EXERCISE INSTRUCTIONS: Search the data below, and report every line in which "RADIO" occurs.

DATA TO EXAMINE:
· · · · · · ·
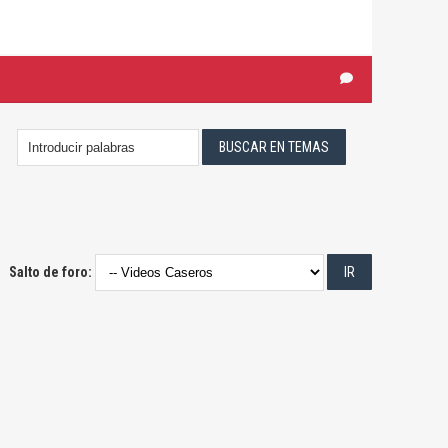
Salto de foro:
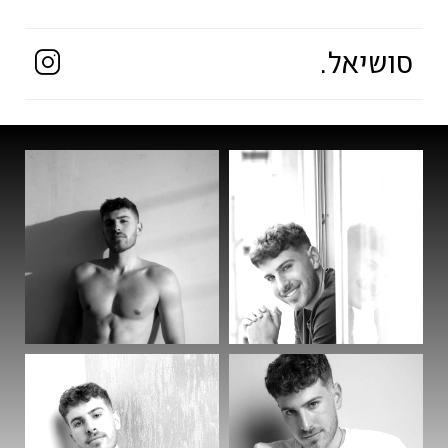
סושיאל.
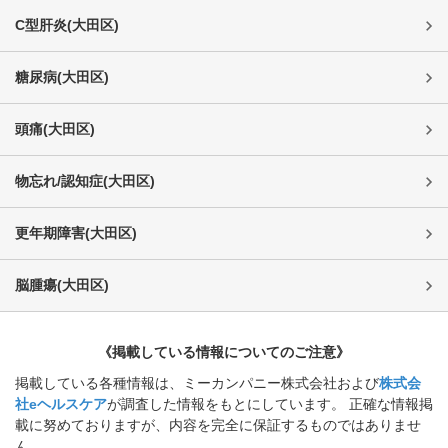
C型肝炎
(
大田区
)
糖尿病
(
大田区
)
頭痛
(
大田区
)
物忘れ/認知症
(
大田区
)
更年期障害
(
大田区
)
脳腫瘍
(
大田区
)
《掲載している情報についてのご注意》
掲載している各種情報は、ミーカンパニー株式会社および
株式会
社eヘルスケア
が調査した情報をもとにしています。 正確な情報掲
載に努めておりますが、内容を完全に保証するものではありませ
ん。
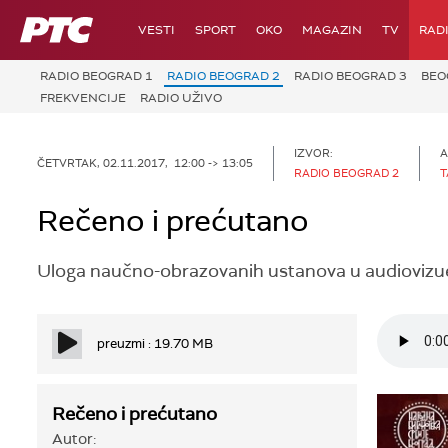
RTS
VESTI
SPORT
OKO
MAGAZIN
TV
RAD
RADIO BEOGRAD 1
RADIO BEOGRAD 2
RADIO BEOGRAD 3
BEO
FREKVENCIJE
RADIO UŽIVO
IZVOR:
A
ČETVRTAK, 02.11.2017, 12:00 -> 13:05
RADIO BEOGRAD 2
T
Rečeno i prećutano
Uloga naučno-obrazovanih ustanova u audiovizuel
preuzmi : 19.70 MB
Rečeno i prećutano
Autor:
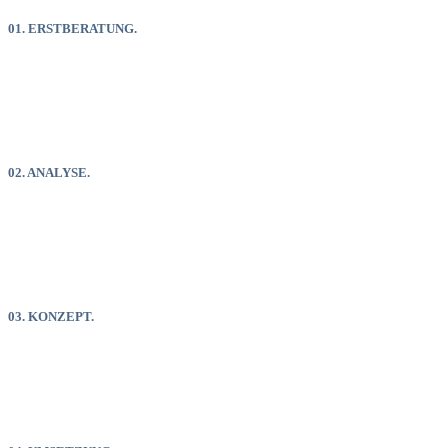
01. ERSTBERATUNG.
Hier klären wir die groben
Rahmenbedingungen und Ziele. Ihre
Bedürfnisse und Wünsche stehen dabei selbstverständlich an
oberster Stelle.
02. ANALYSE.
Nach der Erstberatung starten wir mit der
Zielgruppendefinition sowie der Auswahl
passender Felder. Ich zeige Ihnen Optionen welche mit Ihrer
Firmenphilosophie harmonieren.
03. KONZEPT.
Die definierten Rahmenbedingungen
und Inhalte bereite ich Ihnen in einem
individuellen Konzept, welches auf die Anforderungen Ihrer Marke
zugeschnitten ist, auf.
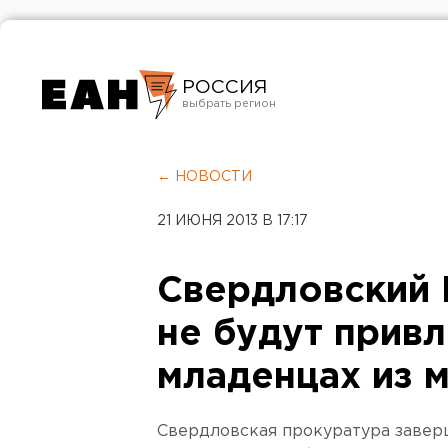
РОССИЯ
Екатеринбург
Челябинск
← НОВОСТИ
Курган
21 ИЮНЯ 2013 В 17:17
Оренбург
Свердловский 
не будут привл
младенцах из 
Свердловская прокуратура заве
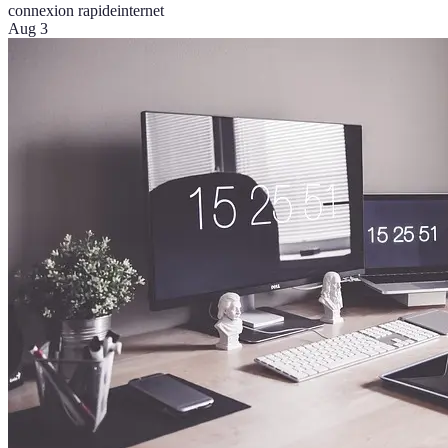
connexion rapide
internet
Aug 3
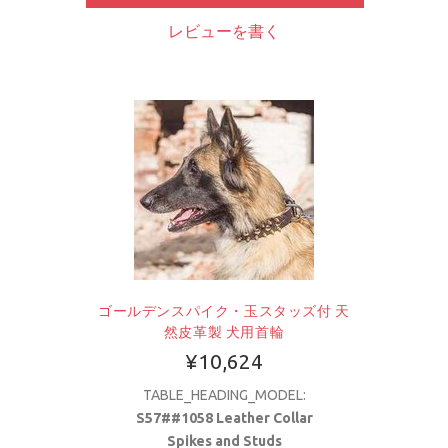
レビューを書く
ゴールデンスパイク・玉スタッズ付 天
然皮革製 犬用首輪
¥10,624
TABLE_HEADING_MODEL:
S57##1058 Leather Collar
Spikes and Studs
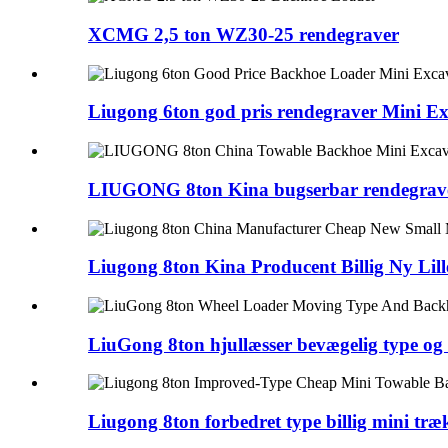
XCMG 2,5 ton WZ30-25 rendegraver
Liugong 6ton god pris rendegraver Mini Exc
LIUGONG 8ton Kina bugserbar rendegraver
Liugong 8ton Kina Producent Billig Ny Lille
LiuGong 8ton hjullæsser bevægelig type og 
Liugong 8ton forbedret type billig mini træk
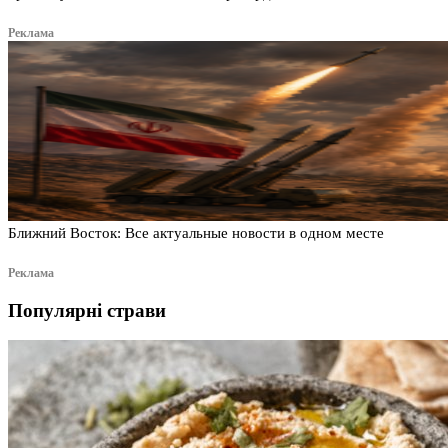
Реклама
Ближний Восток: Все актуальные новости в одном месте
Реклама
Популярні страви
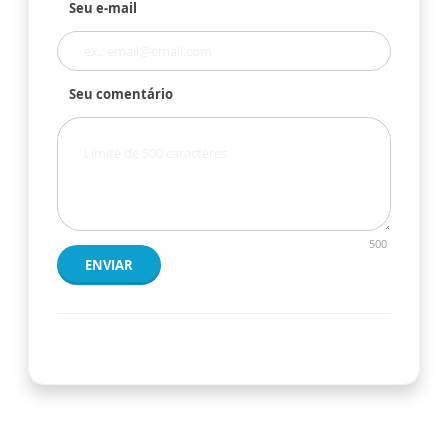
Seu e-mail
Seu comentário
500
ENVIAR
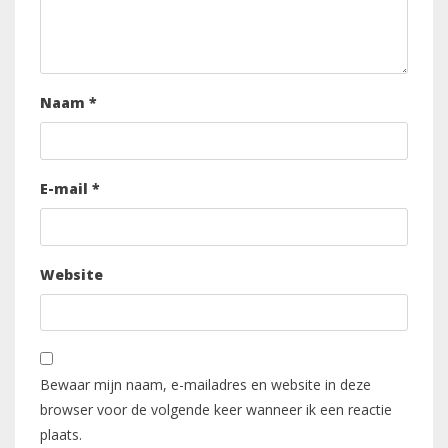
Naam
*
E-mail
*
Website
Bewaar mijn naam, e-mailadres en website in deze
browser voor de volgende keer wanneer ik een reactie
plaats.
· · · · · · ·
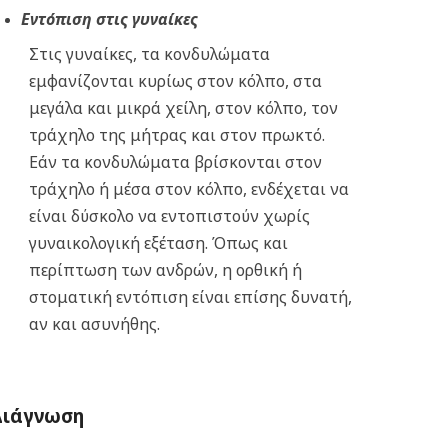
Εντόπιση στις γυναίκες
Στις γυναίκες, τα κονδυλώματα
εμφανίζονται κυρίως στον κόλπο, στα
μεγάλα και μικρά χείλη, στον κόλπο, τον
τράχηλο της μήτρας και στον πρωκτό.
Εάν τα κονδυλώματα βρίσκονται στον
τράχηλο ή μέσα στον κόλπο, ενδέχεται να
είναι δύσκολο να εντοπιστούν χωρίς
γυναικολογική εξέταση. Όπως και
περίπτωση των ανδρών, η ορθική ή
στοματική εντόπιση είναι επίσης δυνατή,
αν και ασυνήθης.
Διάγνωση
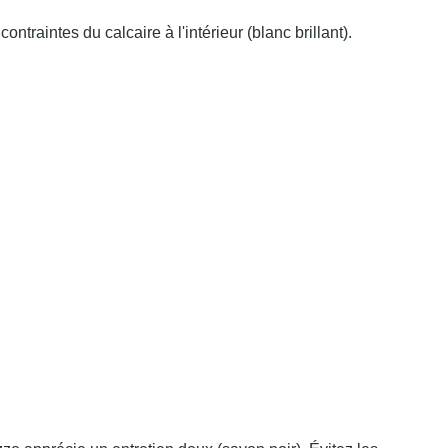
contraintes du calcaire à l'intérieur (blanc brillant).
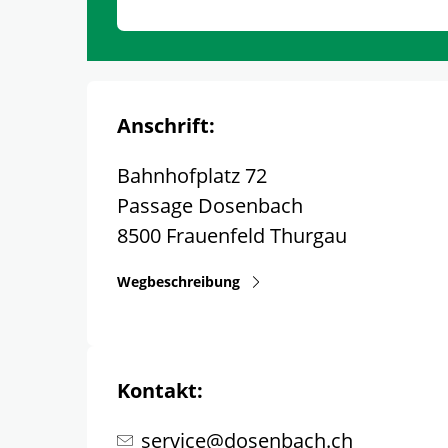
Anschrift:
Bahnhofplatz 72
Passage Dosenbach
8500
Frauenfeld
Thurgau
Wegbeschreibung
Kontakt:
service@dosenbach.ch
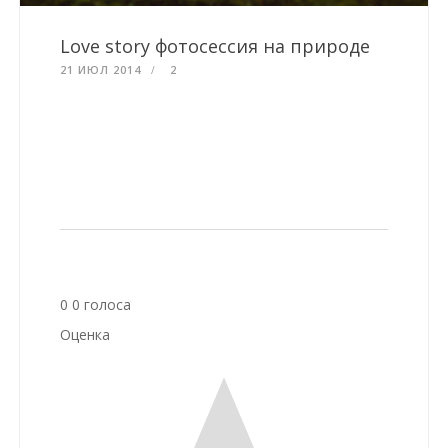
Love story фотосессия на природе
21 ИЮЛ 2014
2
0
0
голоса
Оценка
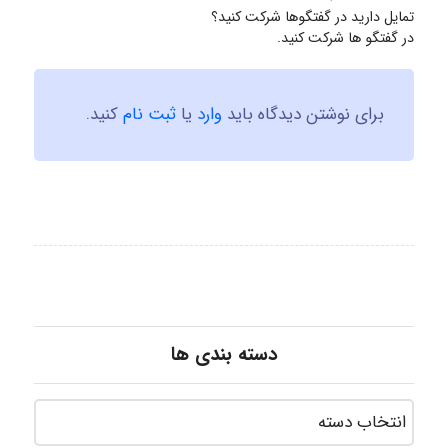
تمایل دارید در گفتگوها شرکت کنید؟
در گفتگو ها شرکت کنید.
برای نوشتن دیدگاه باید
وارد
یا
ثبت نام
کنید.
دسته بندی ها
· · · · · · ·
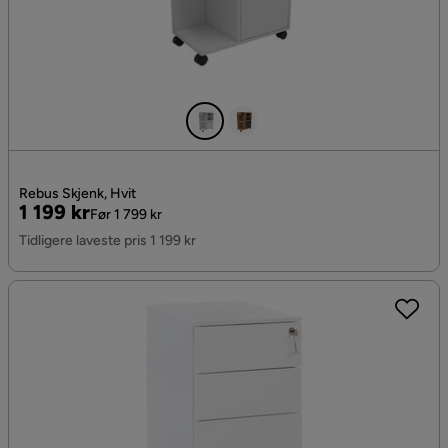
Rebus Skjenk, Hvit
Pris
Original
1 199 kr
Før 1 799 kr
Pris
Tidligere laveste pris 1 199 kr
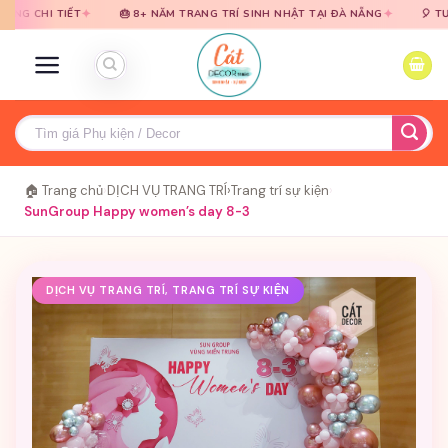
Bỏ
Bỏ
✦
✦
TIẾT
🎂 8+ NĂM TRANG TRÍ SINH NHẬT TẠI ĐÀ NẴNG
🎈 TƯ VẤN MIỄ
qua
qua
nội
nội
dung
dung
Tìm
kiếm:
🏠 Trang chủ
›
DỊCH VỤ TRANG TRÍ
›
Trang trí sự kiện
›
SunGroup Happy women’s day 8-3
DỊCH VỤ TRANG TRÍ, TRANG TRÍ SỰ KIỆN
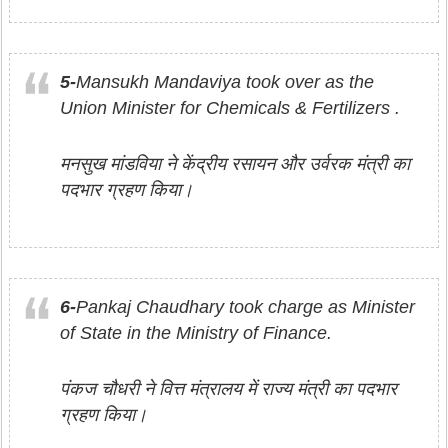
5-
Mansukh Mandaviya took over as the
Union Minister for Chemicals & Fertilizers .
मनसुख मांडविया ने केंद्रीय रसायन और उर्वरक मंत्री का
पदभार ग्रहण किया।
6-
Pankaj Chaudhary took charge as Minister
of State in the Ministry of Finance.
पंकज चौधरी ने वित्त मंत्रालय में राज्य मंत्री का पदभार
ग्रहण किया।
· · · · · · ·
THE ANSWER:
RADIO BEOGRAD 1
RADIO BEOGRAD 2
RADIO BEOGRAD 3
RADIO UŽIVO
RADIO BEOGRAD 2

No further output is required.